The answer must be one number: how many lines in the records below contain the string "miscadj".

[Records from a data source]
┌────────

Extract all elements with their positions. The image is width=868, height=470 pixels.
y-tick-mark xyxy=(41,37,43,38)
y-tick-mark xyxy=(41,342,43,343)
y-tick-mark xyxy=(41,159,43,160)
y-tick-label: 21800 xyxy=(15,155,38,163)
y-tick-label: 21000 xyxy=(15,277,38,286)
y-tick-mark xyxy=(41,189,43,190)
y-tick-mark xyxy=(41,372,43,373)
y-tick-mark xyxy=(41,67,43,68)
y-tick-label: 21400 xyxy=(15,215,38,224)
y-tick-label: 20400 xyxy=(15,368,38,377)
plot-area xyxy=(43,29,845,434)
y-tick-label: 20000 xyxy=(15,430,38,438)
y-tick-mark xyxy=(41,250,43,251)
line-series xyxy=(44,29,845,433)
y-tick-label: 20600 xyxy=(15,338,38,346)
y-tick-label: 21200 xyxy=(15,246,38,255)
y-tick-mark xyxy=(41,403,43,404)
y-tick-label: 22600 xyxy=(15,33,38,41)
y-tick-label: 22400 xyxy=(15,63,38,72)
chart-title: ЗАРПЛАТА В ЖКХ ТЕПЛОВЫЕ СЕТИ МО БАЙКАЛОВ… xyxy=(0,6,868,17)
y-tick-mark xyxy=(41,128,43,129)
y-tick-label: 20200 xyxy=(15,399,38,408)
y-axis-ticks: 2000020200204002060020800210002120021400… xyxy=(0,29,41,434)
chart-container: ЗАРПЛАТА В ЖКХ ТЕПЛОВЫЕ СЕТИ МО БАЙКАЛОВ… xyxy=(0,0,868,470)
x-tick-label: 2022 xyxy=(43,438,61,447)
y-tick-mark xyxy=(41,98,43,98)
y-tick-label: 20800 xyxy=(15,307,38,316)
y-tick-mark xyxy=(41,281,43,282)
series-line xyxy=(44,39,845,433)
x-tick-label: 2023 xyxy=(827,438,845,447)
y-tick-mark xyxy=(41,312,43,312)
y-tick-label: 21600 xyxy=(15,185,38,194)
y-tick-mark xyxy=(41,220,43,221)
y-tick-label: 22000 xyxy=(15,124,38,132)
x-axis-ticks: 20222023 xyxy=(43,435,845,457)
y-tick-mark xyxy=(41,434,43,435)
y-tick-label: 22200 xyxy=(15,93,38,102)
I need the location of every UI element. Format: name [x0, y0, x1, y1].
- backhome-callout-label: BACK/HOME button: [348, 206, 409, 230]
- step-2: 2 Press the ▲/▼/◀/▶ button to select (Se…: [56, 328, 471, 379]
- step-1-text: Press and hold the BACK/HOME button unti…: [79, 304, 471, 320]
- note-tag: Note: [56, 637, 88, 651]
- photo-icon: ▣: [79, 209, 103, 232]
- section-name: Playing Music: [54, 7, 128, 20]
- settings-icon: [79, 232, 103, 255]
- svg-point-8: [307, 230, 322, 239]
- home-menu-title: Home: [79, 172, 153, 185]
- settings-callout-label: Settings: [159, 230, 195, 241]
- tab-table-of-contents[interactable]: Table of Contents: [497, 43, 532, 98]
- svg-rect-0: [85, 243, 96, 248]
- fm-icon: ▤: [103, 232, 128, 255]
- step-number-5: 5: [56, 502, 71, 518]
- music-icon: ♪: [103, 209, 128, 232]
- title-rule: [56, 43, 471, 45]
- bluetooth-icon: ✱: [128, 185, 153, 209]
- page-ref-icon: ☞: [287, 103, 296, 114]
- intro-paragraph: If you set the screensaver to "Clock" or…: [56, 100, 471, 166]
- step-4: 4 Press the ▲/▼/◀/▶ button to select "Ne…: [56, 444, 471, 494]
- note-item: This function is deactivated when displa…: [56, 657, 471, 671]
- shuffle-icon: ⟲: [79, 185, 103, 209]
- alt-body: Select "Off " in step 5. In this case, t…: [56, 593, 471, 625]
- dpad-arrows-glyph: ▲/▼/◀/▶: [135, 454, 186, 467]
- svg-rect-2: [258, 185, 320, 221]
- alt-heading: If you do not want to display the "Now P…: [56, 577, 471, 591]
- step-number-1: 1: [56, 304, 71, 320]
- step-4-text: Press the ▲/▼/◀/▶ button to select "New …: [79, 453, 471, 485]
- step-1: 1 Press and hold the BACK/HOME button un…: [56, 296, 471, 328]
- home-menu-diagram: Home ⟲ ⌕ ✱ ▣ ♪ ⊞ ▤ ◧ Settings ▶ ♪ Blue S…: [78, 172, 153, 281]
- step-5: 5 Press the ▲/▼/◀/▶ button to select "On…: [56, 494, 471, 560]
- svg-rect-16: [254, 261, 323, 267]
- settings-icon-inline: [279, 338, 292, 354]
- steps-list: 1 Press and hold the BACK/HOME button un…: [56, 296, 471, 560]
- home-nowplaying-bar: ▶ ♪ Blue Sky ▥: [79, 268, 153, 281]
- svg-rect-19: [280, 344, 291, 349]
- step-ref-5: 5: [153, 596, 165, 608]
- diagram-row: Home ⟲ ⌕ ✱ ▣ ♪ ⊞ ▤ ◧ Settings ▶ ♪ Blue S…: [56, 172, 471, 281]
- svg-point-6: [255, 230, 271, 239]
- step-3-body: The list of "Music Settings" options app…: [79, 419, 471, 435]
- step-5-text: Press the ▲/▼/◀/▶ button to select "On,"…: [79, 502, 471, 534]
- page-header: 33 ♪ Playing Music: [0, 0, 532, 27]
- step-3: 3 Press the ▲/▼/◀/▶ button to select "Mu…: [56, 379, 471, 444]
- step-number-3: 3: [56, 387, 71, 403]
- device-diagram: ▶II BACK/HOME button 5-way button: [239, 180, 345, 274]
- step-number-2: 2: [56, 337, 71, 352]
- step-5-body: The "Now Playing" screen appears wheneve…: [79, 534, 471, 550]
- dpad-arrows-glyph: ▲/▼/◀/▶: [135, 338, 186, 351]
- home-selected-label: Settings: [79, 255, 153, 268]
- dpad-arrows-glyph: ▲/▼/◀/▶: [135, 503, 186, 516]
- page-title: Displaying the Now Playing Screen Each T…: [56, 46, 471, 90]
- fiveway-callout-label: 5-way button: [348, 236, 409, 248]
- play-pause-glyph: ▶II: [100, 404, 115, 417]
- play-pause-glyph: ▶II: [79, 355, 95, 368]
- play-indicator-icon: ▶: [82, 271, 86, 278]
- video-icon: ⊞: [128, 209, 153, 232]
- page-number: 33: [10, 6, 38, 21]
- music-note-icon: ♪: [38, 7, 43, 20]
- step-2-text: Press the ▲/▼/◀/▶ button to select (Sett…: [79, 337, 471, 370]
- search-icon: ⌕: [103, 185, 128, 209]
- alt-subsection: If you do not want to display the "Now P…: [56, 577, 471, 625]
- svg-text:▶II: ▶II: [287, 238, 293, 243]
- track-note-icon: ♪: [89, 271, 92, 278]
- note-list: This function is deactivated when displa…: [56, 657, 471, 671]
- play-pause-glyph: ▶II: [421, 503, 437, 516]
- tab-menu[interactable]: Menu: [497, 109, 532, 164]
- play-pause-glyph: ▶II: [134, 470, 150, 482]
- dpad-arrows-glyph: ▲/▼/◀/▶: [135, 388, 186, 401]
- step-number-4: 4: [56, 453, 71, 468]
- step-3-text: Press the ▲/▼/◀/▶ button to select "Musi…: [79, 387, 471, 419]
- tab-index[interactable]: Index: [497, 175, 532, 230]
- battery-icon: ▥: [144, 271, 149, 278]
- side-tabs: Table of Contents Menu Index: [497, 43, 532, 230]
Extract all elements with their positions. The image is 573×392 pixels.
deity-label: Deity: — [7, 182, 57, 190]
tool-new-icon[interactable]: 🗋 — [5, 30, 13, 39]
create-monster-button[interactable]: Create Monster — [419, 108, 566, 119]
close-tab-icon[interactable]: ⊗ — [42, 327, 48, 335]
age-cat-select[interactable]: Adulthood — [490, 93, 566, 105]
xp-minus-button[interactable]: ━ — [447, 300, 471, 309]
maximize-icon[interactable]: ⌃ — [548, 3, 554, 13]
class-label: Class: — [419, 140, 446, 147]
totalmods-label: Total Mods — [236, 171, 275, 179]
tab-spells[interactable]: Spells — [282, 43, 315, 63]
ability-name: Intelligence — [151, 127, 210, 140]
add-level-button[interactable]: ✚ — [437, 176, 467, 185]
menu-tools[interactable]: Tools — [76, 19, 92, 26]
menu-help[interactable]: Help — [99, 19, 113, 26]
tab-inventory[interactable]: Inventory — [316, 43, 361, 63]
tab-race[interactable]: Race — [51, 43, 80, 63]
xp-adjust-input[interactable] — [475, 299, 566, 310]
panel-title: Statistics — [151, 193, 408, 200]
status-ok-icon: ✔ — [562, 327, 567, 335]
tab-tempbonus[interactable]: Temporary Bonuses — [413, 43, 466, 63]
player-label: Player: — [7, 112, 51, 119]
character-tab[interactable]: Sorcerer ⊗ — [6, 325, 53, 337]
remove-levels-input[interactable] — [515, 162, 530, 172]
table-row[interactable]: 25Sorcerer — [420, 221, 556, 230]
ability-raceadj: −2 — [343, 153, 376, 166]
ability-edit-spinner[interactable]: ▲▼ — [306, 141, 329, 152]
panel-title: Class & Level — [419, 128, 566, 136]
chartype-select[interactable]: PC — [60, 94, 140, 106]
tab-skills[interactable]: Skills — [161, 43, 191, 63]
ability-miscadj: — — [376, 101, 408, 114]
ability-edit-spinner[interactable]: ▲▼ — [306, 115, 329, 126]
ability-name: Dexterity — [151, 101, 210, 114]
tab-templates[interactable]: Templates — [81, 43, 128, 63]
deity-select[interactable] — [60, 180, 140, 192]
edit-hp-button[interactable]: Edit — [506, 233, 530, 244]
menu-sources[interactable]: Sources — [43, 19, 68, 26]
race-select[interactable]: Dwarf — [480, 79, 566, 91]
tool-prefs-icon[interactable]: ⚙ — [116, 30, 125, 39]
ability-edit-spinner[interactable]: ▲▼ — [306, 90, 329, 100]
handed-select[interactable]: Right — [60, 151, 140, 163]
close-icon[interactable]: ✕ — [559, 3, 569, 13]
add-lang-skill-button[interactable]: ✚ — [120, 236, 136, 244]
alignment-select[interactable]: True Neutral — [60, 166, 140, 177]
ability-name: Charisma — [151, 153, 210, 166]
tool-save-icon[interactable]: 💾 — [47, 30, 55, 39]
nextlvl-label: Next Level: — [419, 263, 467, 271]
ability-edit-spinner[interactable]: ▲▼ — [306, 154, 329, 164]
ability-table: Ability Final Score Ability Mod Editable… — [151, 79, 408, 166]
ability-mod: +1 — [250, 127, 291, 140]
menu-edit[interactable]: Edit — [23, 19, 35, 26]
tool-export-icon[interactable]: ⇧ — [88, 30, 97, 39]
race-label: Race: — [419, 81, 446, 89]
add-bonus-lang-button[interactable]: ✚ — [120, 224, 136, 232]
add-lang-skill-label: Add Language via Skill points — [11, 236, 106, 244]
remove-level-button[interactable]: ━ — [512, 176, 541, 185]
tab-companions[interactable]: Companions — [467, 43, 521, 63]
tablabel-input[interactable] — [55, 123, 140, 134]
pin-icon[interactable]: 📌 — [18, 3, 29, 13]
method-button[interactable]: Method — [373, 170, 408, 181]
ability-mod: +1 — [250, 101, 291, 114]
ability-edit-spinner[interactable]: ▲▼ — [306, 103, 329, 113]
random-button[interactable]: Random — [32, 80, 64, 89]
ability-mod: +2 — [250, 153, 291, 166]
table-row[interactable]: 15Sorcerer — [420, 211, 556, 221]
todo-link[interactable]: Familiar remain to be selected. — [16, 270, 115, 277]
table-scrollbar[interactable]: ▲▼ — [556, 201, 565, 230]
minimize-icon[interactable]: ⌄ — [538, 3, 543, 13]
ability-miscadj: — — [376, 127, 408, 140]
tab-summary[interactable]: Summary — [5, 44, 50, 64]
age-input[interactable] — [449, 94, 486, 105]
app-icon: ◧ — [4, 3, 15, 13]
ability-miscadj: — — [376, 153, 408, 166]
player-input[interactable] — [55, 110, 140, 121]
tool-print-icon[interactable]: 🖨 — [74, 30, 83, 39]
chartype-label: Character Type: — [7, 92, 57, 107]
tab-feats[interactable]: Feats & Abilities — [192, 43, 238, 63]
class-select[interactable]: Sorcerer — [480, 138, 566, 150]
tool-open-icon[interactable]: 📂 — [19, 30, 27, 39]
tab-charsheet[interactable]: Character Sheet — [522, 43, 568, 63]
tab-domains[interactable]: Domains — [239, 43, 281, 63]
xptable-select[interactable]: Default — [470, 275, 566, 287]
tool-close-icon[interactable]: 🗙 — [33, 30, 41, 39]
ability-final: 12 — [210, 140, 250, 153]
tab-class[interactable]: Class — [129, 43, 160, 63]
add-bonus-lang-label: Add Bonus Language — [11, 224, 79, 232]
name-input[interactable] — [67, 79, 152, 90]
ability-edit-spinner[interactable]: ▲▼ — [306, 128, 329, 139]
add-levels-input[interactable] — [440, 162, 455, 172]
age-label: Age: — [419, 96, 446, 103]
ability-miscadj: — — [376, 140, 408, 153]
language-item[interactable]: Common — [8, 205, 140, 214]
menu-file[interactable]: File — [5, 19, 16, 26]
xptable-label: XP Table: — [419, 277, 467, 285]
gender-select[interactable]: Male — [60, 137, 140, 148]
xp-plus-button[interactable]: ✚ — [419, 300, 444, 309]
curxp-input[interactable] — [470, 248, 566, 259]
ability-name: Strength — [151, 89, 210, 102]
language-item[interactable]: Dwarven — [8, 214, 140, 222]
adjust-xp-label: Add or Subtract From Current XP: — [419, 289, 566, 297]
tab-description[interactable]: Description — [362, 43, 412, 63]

└────────

### [Solution]
4